Sometimes content may be duplicated at other pages regardless of its creator’s intent, such as when:
- Someone took some or all of the content for republication pursuant to fair use, or in violation of copyright.
- The publishing system used shows the content at more than one address on the same site, so that it may appear to be unique based upon being located at a different address.
- Content was aggregated or incorporated into another source on the Web, such as in a mashup or search results, or in some other form.
There are other instances where content is duplicated on more than one page, or where documents are very similar. It makes sense for a search engine to try not to show the same content over and over again to a searcher in a list of search results.

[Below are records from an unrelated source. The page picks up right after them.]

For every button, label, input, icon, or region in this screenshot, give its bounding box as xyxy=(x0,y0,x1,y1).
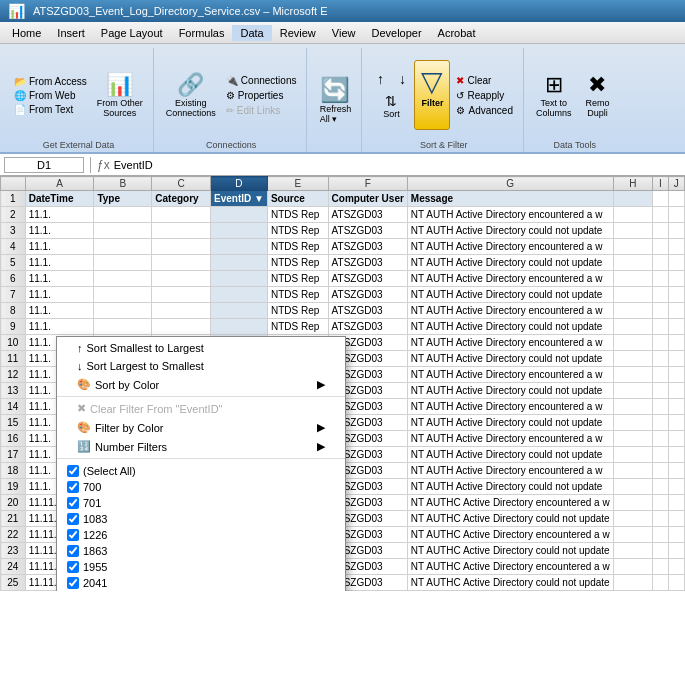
refresh-button[interactable]: 🔄 RefreshAll ▾ xyxy=(315,74,355,126)
checkbox-1863-input[interactable] xyxy=(67,545,79,557)
reapply-button[interactable]: ↺ Reapply xyxy=(452,89,516,102)
cell-e1[interactable]: Source xyxy=(267,191,328,207)
menu-view[interactable]: View xyxy=(324,25,364,41)
col-e-header[interactable]: E xyxy=(267,177,328,191)
ribbon-group-data-tools: ⊞ Text toColumns ✖ RemoDupli Data Tools xyxy=(526,48,624,152)
cell-h1[interactable] xyxy=(613,191,652,207)
corner-header xyxy=(1,177,26,191)
sort-largest-label: Sort Largest to Smallest xyxy=(87,360,204,372)
sort-largest-to-smallest[interactable]: ↓ Sort Largest to Smallest xyxy=(57,357,345,375)
checkbox-1226[interactable]: 1226 xyxy=(67,527,335,543)
menu-review[interactable]: Review xyxy=(272,25,324,41)
checkbox-700[interactable]: 700 xyxy=(67,479,335,495)
menu-acrobat[interactable]: Acrobat xyxy=(430,25,484,41)
checkbox-1863-label: 1863 xyxy=(83,545,107,557)
checkbox-1863[interactable]: 1863 xyxy=(67,543,335,559)
from-text-button[interactable]: 📄 From Text xyxy=(10,103,91,116)
col-f-header[interactable]: F xyxy=(328,177,407,191)
from-text-label: From Text xyxy=(29,104,73,115)
checkbox-1083-input[interactable] xyxy=(67,513,79,525)
number-filters-label: Number Filters xyxy=(95,441,167,453)
cell-i1[interactable] xyxy=(653,191,668,207)
connections-icon: 🔌 xyxy=(226,75,238,86)
checkbox-701-input[interactable] xyxy=(67,497,79,509)
ribbon-group-connections: 🔗 ExistingConnections 🔌 Connections ⚙ Pr… xyxy=(156,48,308,152)
checkbox-1955[interactable]: 1955 xyxy=(67,559,335,575)
properties-button[interactable]: ⚙ Properties xyxy=(222,89,301,102)
menu-developer[interactable]: Developer xyxy=(363,25,429,41)
existing-connections-button[interactable]: 🔗 ExistingConnections xyxy=(162,70,220,120)
table-row: 8 11.1. NTDS RepATSZGD03NT AUTH Active D… xyxy=(1,303,685,319)
col-b-header[interactable]: B xyxy=(94,177,152,191)
connections-button[interactable]: 🔌 Connections xyxy=(222,74,301,87)
advanced-button[interactable]: ⚙ Advanced xyxy=(452,104,516,117)
menu-data[interactable]: Data xyxy=(232,25,271,41)
sort-by-color[interactable]: 🎨 Sort by Color ▶ xyxy=(57,375,345,394)
menu-home[interactable]: Home xyxy=(4,25,49,41)
dropdown-filter-section: ✖ Clear Filter From "EventID" 🎨 Filter b… xyxy=(57,397,345,459)
connections-group-label: Connections xyxy=(206,140,256,152)
remove-duplicates-button[interactable]: ✖ RemoDupli xyxy=(577,70,617,120)
table-row: 5 11.1. NTDS RepATSZGD03NT AUTH Active D… xyxy=(1,255,685,271)
col-j-header[interactable]: J xyxy=(668,177,684,191)
checkbox-700-input[interactable] xyxy=(67,481,79,493)
cell-j1[interactable] xyxy=(668,191,684,207)
edit-links-icon: ✏ xyxy=(226,105,234,116)
filter-dropdown: ↑ Sort Smallest to Largest ↓ Sort Larges… xyxy=(56,336,346,591)
col-a-header[interactable]: A xyxy=(25,177,94,191)
checkbox-2041[interactable]: 2041 xyxy=(67,575,335,591)
checkbox-select-all[interactable]: (Select All) xyxy=(67,463,335,479)
refresh-icon: 🔄 xyxy=(320,76,350,104)
properties-label: Properties xyxy=(238,90,284,101)
col-i-header[interactable]: I xyxy=(653,177,668,191)
filter-by-color-item[interactable]: 🎨 Filter by Color ▶ xyxy=(57,418,345,437)
col-h-header[interactable]: H xyxy=(613,177,652,191)
checkbox-2041-label: 2041 xyxy=(83,577,107,589)
checkbox-1226-label: 1226 xyxy=(83,529,107,541)
cell-a1[interactable]: DateTime xyxy=(25,191,94,207)
advanced-icon: ⚙ xyxy=(456,105,465,116)
checkbox-701[interactable]: 701 xyxy=(67,495,335,511)
checkbox-1083[interactable]: 1083 xyxy=(67,511,335,527)
sort-button[interactable]: ⇅ Sort xyxy=(371,91,411,121)
reapply-label: Reapply xyxy=(467,90,504,101)
cell-c1[interactable]: Category xyxy=(152,191,211,207)
checkbox-1226-input[interactable] xyxy=(67,529,79,541)
clear-filter-icon: ✖ xyxy=(77,402,86,415)
number-filters-arrow: ▶ xyxy=(317,440,325,453)
sort-icon: ⇅ xyxy=(385,93,397,109)
filter-by-color-label: Filter by Color xyxy=(95,422,163,434)
menu-page-layout[interactable]: Page Layout xyxy=(93,25,171,41)
clear-button[interactable]: ✖ Clear xyxy=(452,74,516,87)
cell-g1[interactable]: Message xyxy=(407,191,613,207)
checkbox-select-all-input[interactable] xyxy=(67,465,79,477)
sort-asc-button[interactable]: ↑ xyxy=(370,69,390,89)
ribbon-group-get-external-data: 📂 From Access 🌐 From Web 📄 From Text 📊 F… xyxy=(4,48,154,152)
from-other-sources-button[interactable]: 📊 From OtherSources xyxy=(93,70,147,120)
from-access-button[interactable]: 📂 From Access xyxy=(10,75,91,88)
checkbox-2041-input[interactable] xyxy=(67,577,79,589)
number-filters-item[interactable]: 🔢 Number Filters ▶ xyxy=(57,437,345,456)
cell-f1[interactable]: Computer User xyxy=(328,191,407,207)
sort-smallest-to-largest[interactable]: ↑ Sort Smallest to Largest xyxy=(57,339,345,357)
text-to-columns-button[interactable]: ⊞ Text toColumns xyxy=(532,70,576,120)
formula-content: EventID xyxy=(114,159,681,171)
edit-links-button[interactable]: ✏ Edit Links xyxy=(222,104,301,117)
col-g-header[interactable]: G xyxy=(407,177,613,191)
menu-formulas[interactable]: Formulas xyxy=(171,25,233,41)
name-box[interactable] xyxy=(4,157,84,173)
text-to-columns-label: Text toColumns xyxy=(536,98,572,118)
cell-b1[interactable]: Type xyxy=(94,191,152,207)
clear-filter-item: ✖ Clear Filter From "EventID" xyxy=(57,399,345,418)
filter-button[interactable]: ▽ Filter xyxy=(414,60,450,130)
col-c-header[interactable]: C xyxy=(152,177,211,191)
col-d-header[interactable]: D xyxy=(211,177,268,191)
menu-bar: Home Insert Page Layout Formulas Data Re… xyxy=(0,22,685,44)
from-web-button[interactable]: 🌐 From Web xyxy=(10,89,91,102)
existing-connections-label: ExistingConnections xyxy=(166,98,216,118)
menu-insert[interactable]: Insert xyxy=(49,25,93,41)
cell-d1[interactable]: EventID ▼ xyxy=(211,191,268,207)
sort-desc-button[interactable]: ↓ xyxy=(392,69,412,89)
checkbox-1955-input[interactable] xyxy=(67,561,79,573)
table-row: 6 11.1. NTDS RepATSZGD03NT AUTH Active D… xyxy=(1,271,685,287)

It’s a challenge that search engineers need to meet carefully, because there are instances where duplicated content is legitimately on the Web, and other times when it is duplicated without permission and regardless of its creator’s copyright.
Recent Google Efforts towards Duplicate and Near Duplicate Content
One of the more interesting papers from Google employees last year gave a very good overview of processes to detect duplicate and near duplicate processes on web pages – Detecting Near Duplicates for Web Crawling (pdf).
In that paper, one of the processes described in detail was developed by Moses Charikar, a Princeton professor, who has worked for Google in the past. Moses Charikar also is listed as the inventor of a Google patent granted early last year, which discusses ways to detect similar content on the Web – Methods and apparatus for estimating similarity
This past week another Google patent application, from Monika H. Henzinger, explores how duplicate and near duplicate content might be detected at different web addresses. The patent application includes references to a number of different previous methods, including Dr. Charikar’s.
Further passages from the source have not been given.